Terry actually starts her day with a tall skim double-shot vanilla latte and a pile of material shortage reports that have been churned out overnight by the MRP system. For the rest of the day, she works to shrink that pile and keep her caffeine level stable, contacting customers, suppliers, internal manufacturing staff and sales to rearrange delivery times, revamp order volumes, re-do manufacturing schedules, find alternative suppliers, etc. Instead of being empowered by the software, she feels like Sisyphus endlessly pushing the boulder uphill, only to see it roll back down. Given that each issue takes about 30 minutes to rectify, it is virtually impossible for her to complete the entire pile by the end of the day, even though she is very experienced and really good at her job.

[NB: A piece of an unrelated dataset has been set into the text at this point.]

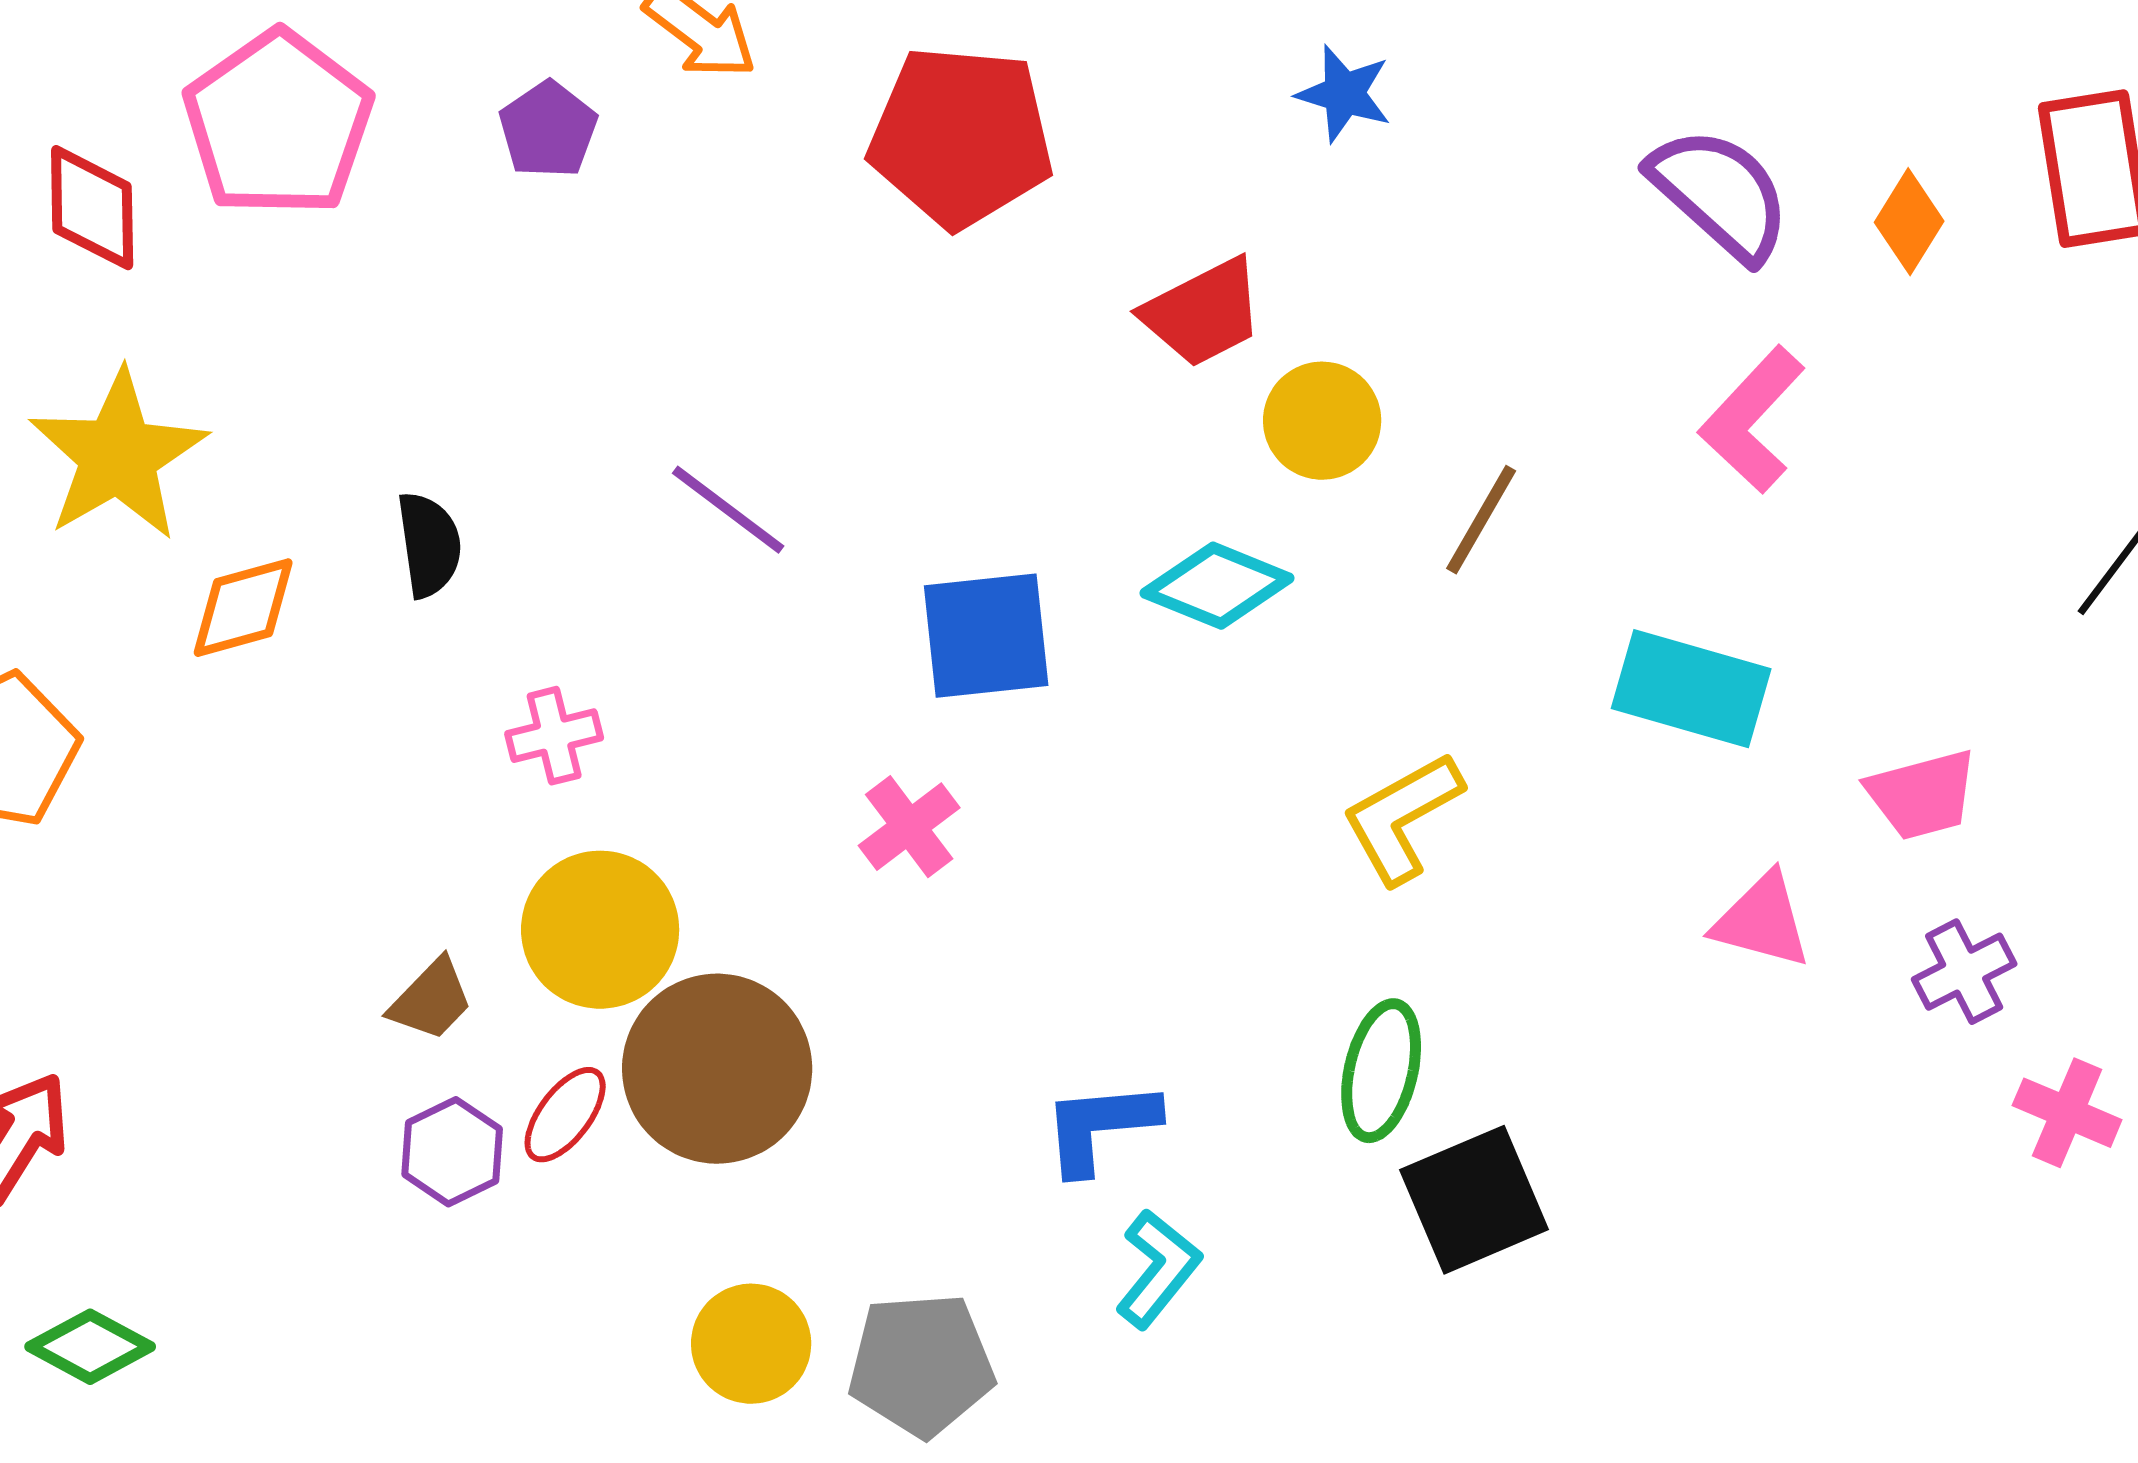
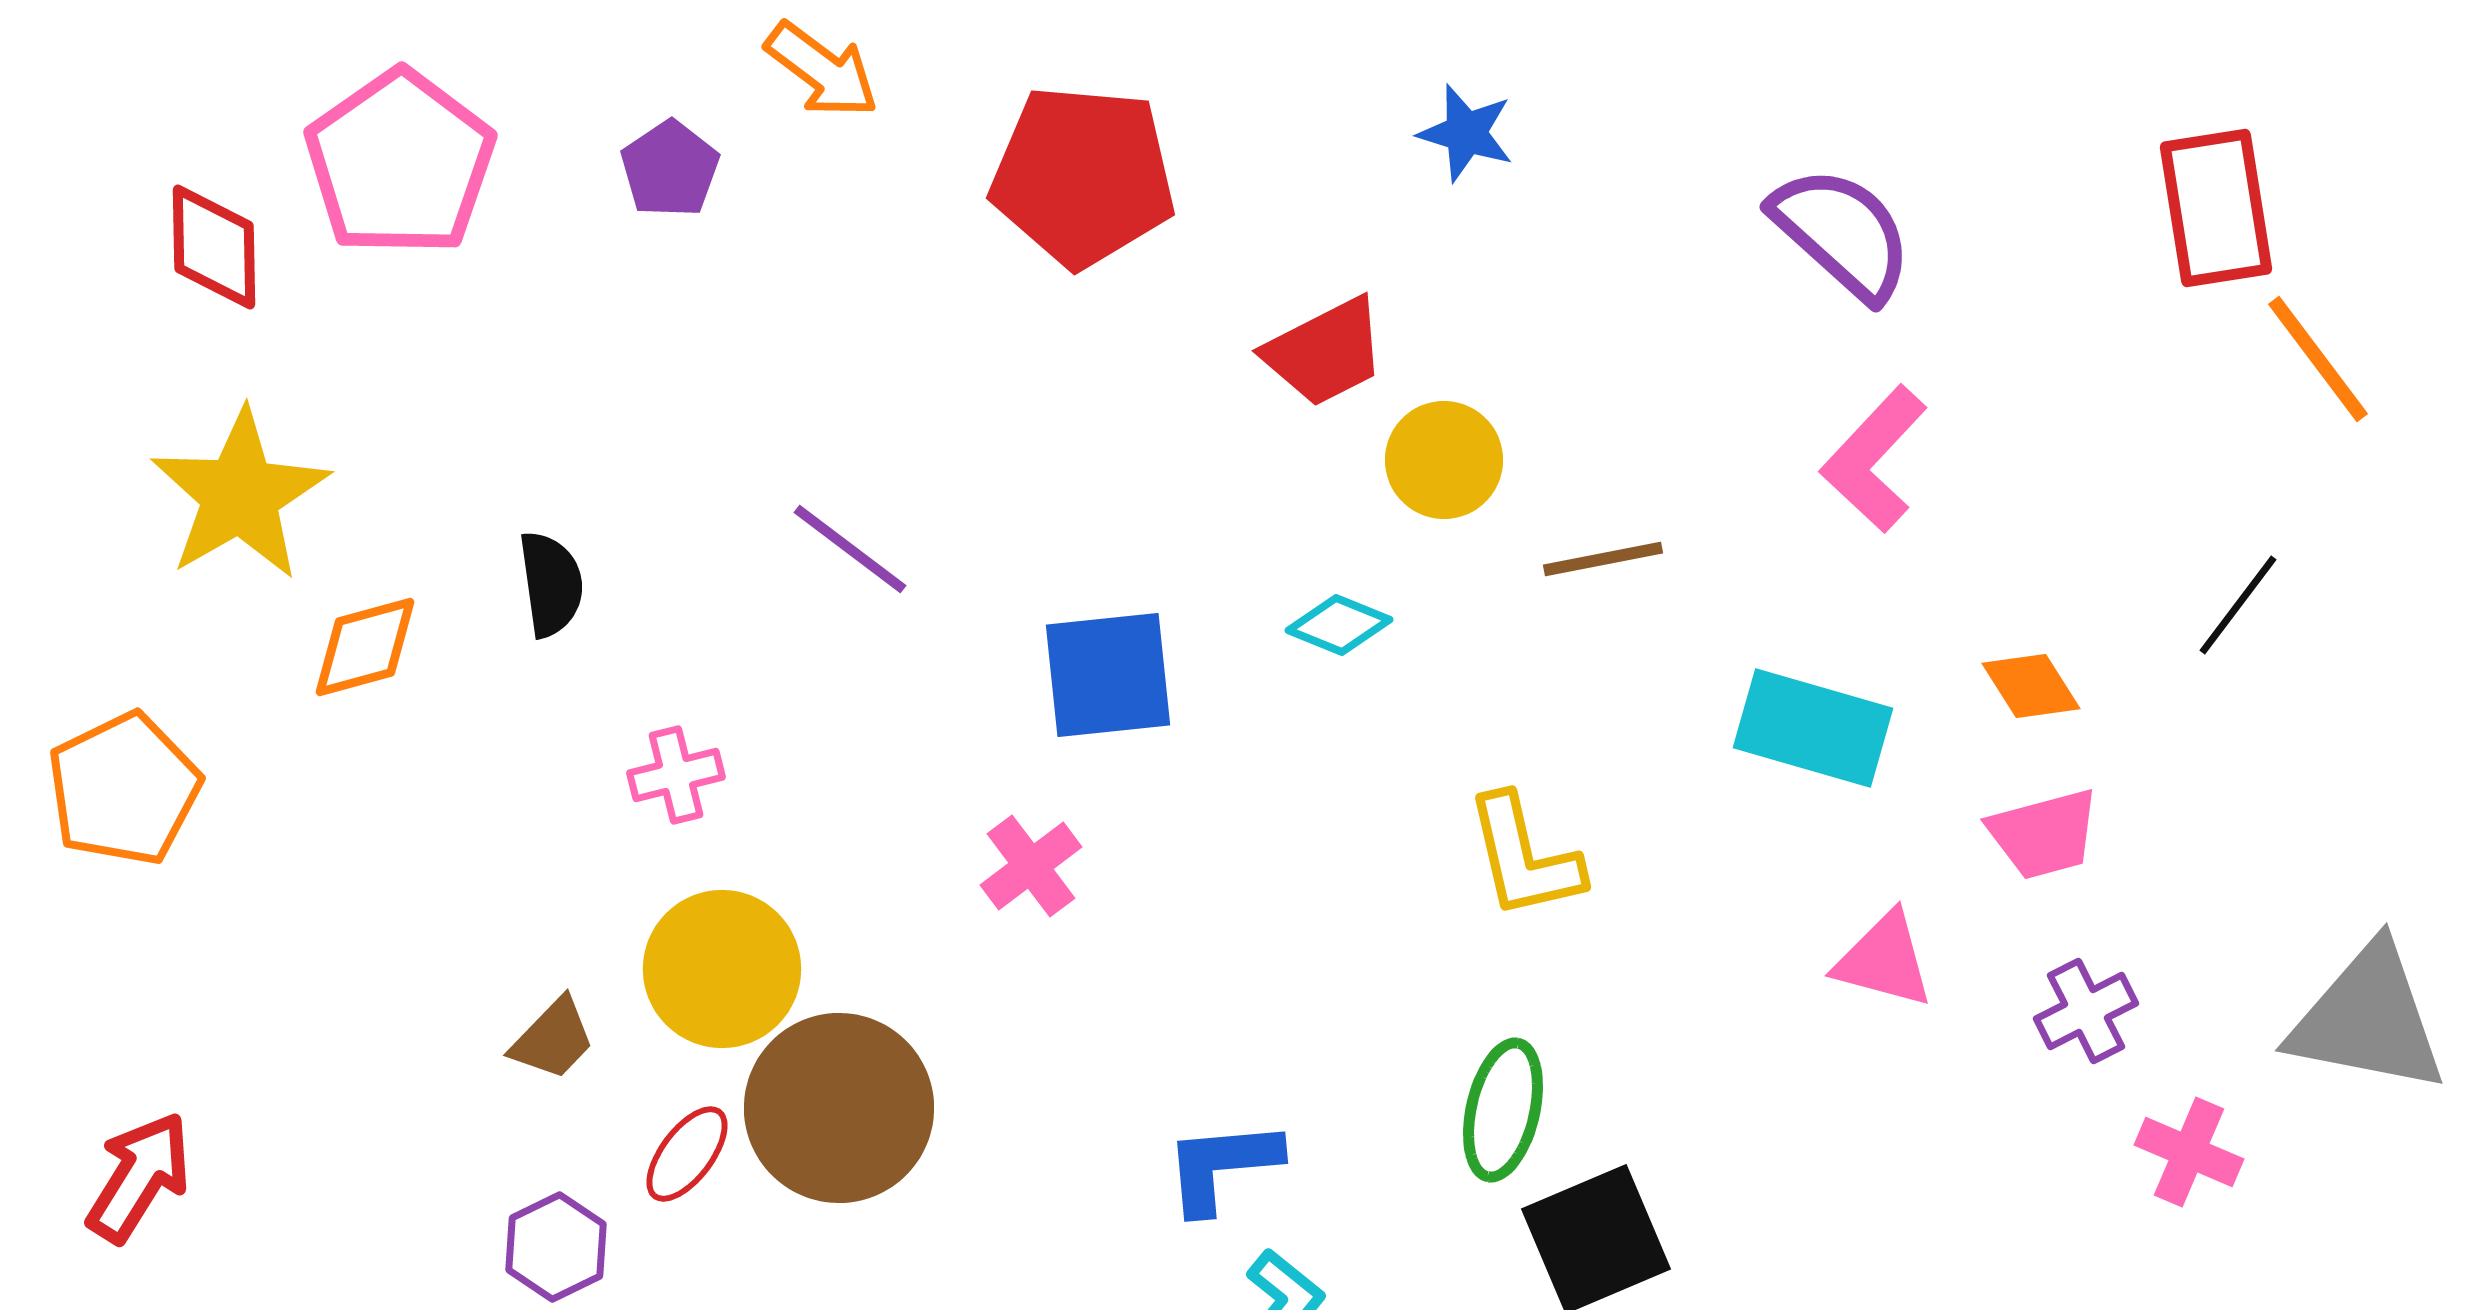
orange diamond: (1909, 222) -> (2031, 686), moved, turned -64
brown line: (1481, 520) -> (1603, 559), turned 49
cyan diamond: (1217, 586) -> (1339, 625), size x0.7
yellow L-shape: (1402, 818) -> (1524, 857), turned -74
purple hexagon: (452, 1152) -> (556, 1247), moved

As you can imagine, at the end of the day, Terry is quite frustrated since, despite her hard work and best attempts, someone always ends up displeased.
If James, together with colleagues trained in design thinking, were to observe Terry and others in that role at their place of work, these are the insights they would get. The team would likely conclude that the No. 1 motivation for Terry and other MRP planners is to get rid of that pile or, even better, to avoid a pile in the first place. The product team’s next job would be to brainstorm ideas on how to create a system that does that.
Clearly, the problem goes beyond simpler screens and faster processing speeds. But imagine if a system could automatically prioritize which shortages were the most crucial to address by analyzing data from various areas of the company about the overall business impact of each shortage. And what if the system could detect the duration of a shortage, based on incoming purchase orders? If it’s just one day, that problem would be a lower priority than a prolonged shortage. In addition, what if the system could offer the MRP planner a few solutions to choose from in response to a shortage? Clearly, the planner’s own knowledge is essential for making a final decision, but automated suggestions could accelerate the decision-making process. With predictive analytics, the system might even be able to help the planner resolve problems before they happen.
With such a system, the “pile” mentality is gone. MRP planners like Terry are no longer faced with an impossible task each day; instead, they can feel confident that they are resolving high-priority issues and are feeling supported in making the best decisions for customers and the business.
Now imagine the benefits of such a system. Because it would simplify their job and help them get more done in a shorter period of time, fast adoption would be assured. As adoption takes hold, planners would work more efficiently and effectively, increasing their motivation. The ramifications would soon flow out to customers, suppliers and internal staff, who would all be more satisfied. With fewer shortages, the supply chain would also operate more efficiently, with positive impacts on customer service costs, efficient inventory levels and overall worker morale.
This is the picture of UX and design thinking at work. When IT moves beyond features and functionality, begins empathizing with user and designs systems to meet their needs, we can begin to increase the enterprise’s investment in doing good work – and reaping the payoff.
This article is published in collaboration with SAP Community Network. Publication does not imply endorsement of views by the World Economic Forum.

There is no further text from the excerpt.